You have three registers. The rightmost third register is not entangled with the first or second register, neither at the beginning in $|1\rangle |x\rangle |0\rangle$ nor at the end in $|1\rangle |x\rangle |0\rangle + |0\rangle | y\rangle |0\rangle$. So we don't need to worry about it now. It could have been used at one time but it’s uncomputed here, so it’s unentangled in the setup of the question. It can be thrown away.
Turning to the second middle register, if $|x\rangle$ is unknown, with the setup of the question it is still preparable with a known circuit starting from a fiducial state. Call that process $U$. Call the process to prepare the second register into $|y\rangle$ $V$, again starting from the fiducial state. Importantly you can use the first register to control operation onto the second.

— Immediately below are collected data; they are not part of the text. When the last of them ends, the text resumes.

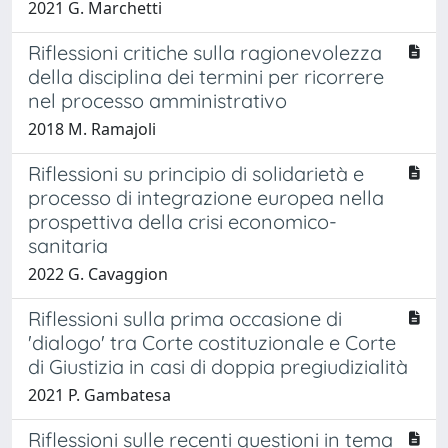
2021 G. Marchetti
Riflessioni critiche sulla ragionevolezza
della disciplina dei termini per ricorrere
nel processo amministrativo
2018 M. Ramajoli
Riflessioni su principio di solidarietà e
processo di integrazione europea nella
prospettiva della crisi economico-
sanitaria
2022 G. Cavaggion
Riflessioni sulla prima occasione di
'dialogo' tra Corte costituzionale e Corte
di Giustizia in casi di doppia pregiudizialità
2021 P. Gambatesa
Riflessioni sulle recenti questioni in tema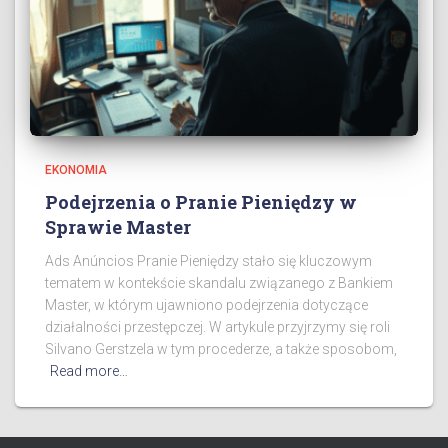
EKONOMIA
Podejrzenia o Pranie Pieniędzy w
Sprawie Master
Ads Anúncios Pranie Pieniędzy stało się kluczowym
tematem w kontekście skandalu związanego z Bankiem
Master, w którym ujawniono podejrzenia dotyczące
działalności przestępczej. W artykule przyjrzymy się roli
Silvano Gerstzela w tym procederze, a także sposobom,
Read more…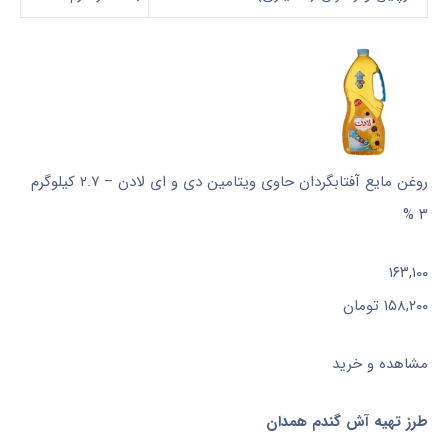
روغن مایع آفتابگردان حاوی ویتامین دی و ای لادن – ۲.۷ کیلوگرم
۳ %
۱۶۳,۱۰۰
۱۵۸,۲۰۰
تومان
مشاهده و خرید
طرز تهیه آش گندم همدان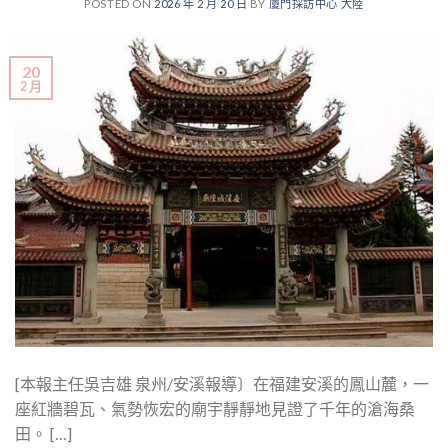
POSTED ON
2026 年 2 月 20 日
BY
廈門採訪中心 大陸
20
2 月
[本報主任吳吉雄 泉州/安溪報導〕在福建安溪的鳳山麓，一
座紅牆碧瓦、氣勢恢宏的廟宇靜靜地見證了千年的滄海桑
田。 […]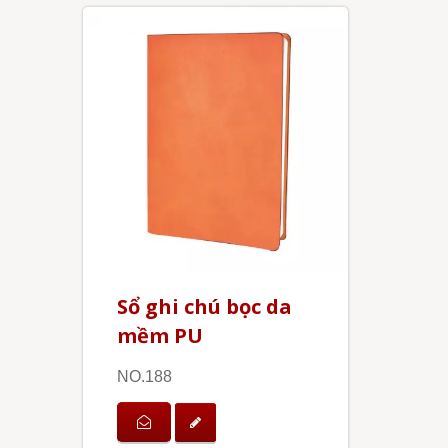
Sổ ghi chú bọc da
mềm PU
NO.188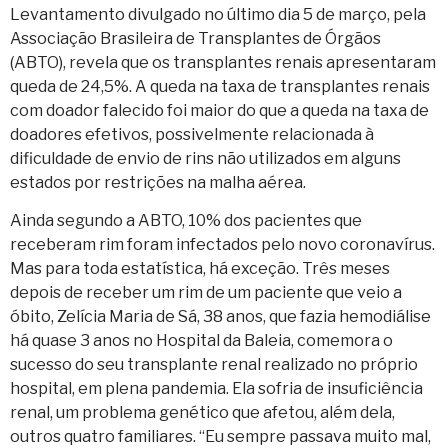
Levantamento divulgado no último dia 5 de março, pela
Associação Brasileira de Transplantes de Órgãos
(ABTO), revela que os transplantes renais apresentaram
queda de 24,5%. A queda na taxa de transplantes renais
com doador falecido foi maior do que a queda na taxa de
doadores efetivos, possivelmente relacionada à
dificuldade de envio de rins não utilizados em alguns
estados por restrições na malha aérea.
Ainda segundo a ABTO, 10% dos pacientes que
receberam rim foram infectados pelo novo coronavírus.
Mas para toda estatística, há exceção. Três meses
depois de receber um rim de um paciente que veio a
óbito, Zelícia Maria de Sá, 38 anos, que fazia hemodiálise
há quase 3 anos no Hospital da Baleia, comemora o
sucesso do seu transplante renal realizado no próprio
hospital, em plena pandemia. Ela sofria de insuficiência
renal, um problema genético que afetou, além dela,
outros quatro familiares. “Eu sempre passava muito mal,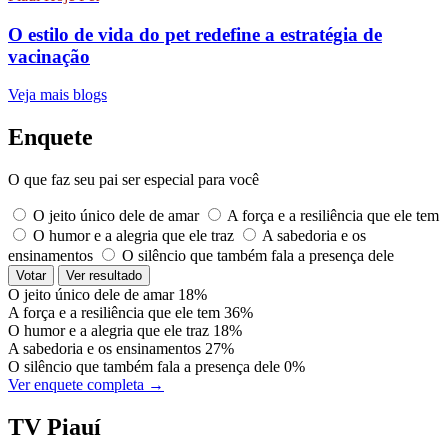
O estilo de vida do pet redefine a estratégia de
vacinação
Veja mais blogs
Enquete
O que faz seu pai ser especial para você
O jeito único dele de amar
A força e a resiliência que ele tem
O humor e a alegria que ele traz
A sabedoria e os
ensinamentos
O silêncio que também fala a presença dele
Votar
Ver resultado
O jeito único dele de amar
18%
A força e a resiliência que ele tem
36%
O humor e a alegria que ele traz
18%
A sabedoria e os ensinamentos
27%
O silêncio que também fala a presença dele
0%
Ver enquete completa →
TV Piauí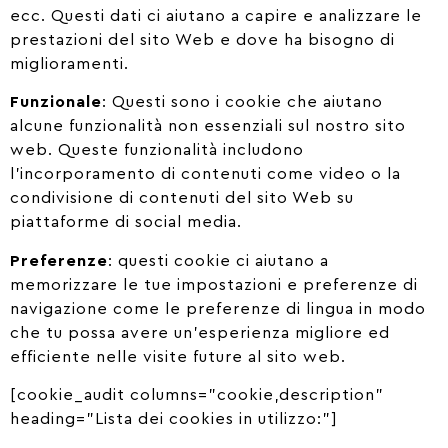
ecc. Questi dati ci aiutano a capire e analizzare le
prestazioni del sito Web e dove ha bisogno di
miglioramenti.
Funzionale
: Questi sono i cookie che aiutano
alcune funzionalità non essenziali sul nostro sito
web. Queste funzionalità includono
l’incorporamento di contenuti come video o la
condivisione di contenuti del sito Web su
piattaforme di social media.
Preferenze
: questi cookie ci aiutano a
memorizzare le tue impostazioni e preferenze di
navigazione come le preferenze di lingua in modo
che tu possa avere un’esperienza migliore ed
efficiente nelle visite future al sito web.
[cookie_audit columns=”cookie,description”
heading=”Lista dei cookies in utilizzo:”]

To entangle the first and second registers together, you'll need to (A) put the leftmost first register into a superposition such as $\frac{1}{\sqrt 2}(|0\rangle+|1\rangle)$, and (B) use this first register as a control to map the second register into $|x\rangle$ if the first register is $|1\rangle$ by running $U$, otherwise to $|y\rangle$ or $|0\rangle$ if the first register is $|0\rangle$ by running $V$.
You can put the first leftmost register into $\frac{1}{\sqrt 2}(|0\rangle+|1\rangle)$ by first negating it if it's in $|1\rangle$ and then doing a Hadamard gate afterwards.
You can do the controlled entangling operation with various controlled operations, such as one or more of CX, CY, CZ, or CCNOT (Toffoli).